■ **The problem**
Where the string "richtigen" occurs in a line of the data below, that line should be copied.

■ **Records supplied**
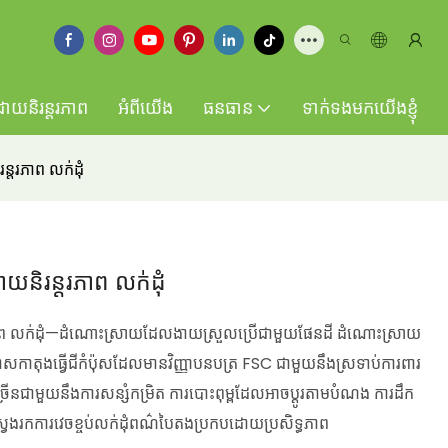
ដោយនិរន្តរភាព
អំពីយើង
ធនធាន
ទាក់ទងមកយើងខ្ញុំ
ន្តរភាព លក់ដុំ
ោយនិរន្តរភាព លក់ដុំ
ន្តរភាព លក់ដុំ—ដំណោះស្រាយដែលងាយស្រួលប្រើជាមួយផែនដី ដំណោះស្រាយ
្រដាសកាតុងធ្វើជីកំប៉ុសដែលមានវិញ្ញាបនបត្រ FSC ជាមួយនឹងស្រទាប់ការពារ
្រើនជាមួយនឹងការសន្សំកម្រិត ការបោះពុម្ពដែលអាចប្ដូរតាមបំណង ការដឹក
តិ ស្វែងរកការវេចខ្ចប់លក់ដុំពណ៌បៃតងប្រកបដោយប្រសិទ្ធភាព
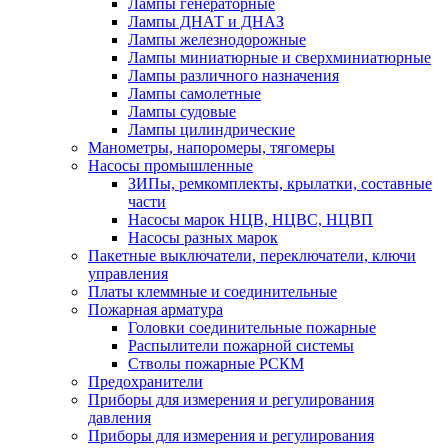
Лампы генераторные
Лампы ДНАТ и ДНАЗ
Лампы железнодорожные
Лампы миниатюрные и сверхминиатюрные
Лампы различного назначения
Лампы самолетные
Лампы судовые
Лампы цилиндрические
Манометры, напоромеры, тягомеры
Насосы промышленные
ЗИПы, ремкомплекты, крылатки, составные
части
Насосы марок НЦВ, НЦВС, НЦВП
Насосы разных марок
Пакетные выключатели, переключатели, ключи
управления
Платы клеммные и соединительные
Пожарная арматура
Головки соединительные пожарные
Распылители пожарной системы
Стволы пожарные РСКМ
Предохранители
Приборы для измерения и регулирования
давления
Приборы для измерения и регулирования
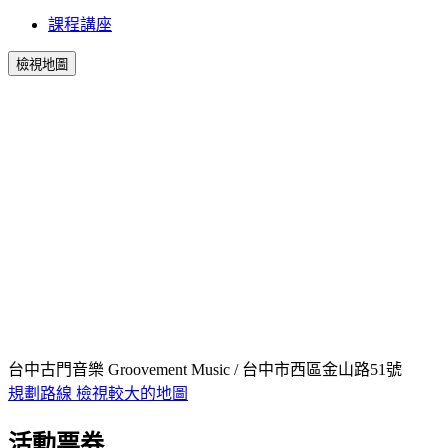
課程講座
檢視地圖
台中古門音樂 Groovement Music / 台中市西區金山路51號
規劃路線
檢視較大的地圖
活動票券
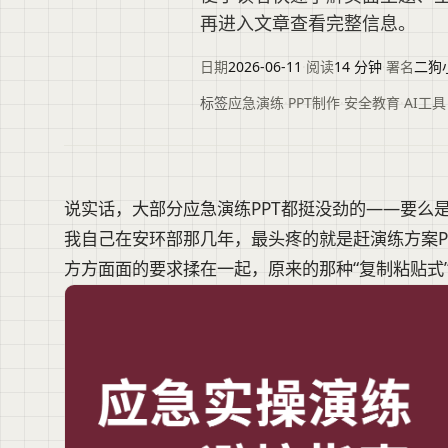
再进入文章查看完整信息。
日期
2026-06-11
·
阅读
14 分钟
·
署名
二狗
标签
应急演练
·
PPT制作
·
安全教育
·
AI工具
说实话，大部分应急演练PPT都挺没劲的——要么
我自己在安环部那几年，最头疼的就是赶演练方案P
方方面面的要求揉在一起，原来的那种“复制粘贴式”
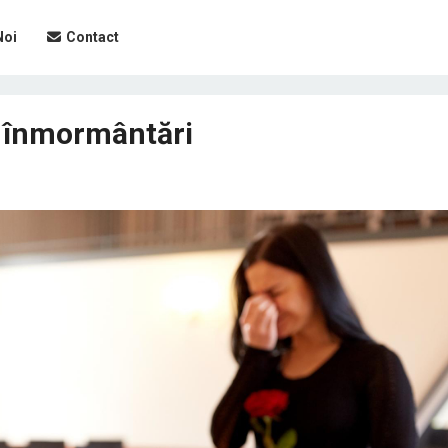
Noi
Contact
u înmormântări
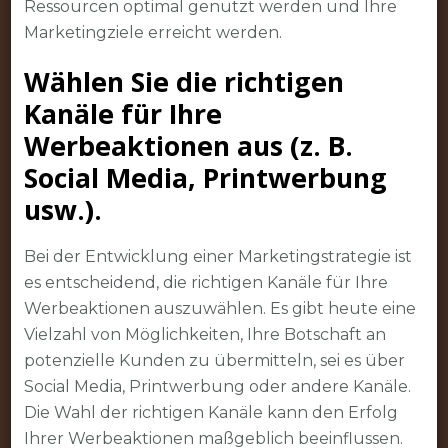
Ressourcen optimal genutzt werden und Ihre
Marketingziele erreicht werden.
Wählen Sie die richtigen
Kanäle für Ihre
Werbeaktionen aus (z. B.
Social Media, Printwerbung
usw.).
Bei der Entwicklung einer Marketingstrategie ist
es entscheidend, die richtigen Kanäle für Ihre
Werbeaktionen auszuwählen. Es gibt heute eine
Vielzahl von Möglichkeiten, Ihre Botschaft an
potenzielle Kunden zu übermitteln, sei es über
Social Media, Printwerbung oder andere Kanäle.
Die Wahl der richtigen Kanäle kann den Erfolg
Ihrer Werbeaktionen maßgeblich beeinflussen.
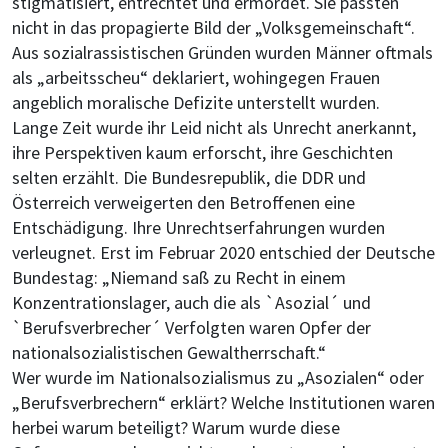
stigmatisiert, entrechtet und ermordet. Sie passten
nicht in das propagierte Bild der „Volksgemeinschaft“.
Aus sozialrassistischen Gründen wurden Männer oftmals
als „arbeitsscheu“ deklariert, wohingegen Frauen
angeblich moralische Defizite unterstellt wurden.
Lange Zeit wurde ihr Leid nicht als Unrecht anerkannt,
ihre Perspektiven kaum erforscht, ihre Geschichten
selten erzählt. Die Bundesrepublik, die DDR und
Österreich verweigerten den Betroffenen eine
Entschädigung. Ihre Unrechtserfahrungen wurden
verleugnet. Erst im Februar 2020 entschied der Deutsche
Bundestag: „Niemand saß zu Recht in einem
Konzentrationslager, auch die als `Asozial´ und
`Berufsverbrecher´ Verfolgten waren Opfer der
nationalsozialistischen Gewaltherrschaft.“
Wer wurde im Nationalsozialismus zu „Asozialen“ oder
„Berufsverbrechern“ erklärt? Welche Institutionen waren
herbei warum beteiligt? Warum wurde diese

■ **Your solution**
Wählen Sie die richtigen
es entscheidend, die richtigen Kanäle für Ihre
Die Wahl der richtigen Kanäle kann den Erfolg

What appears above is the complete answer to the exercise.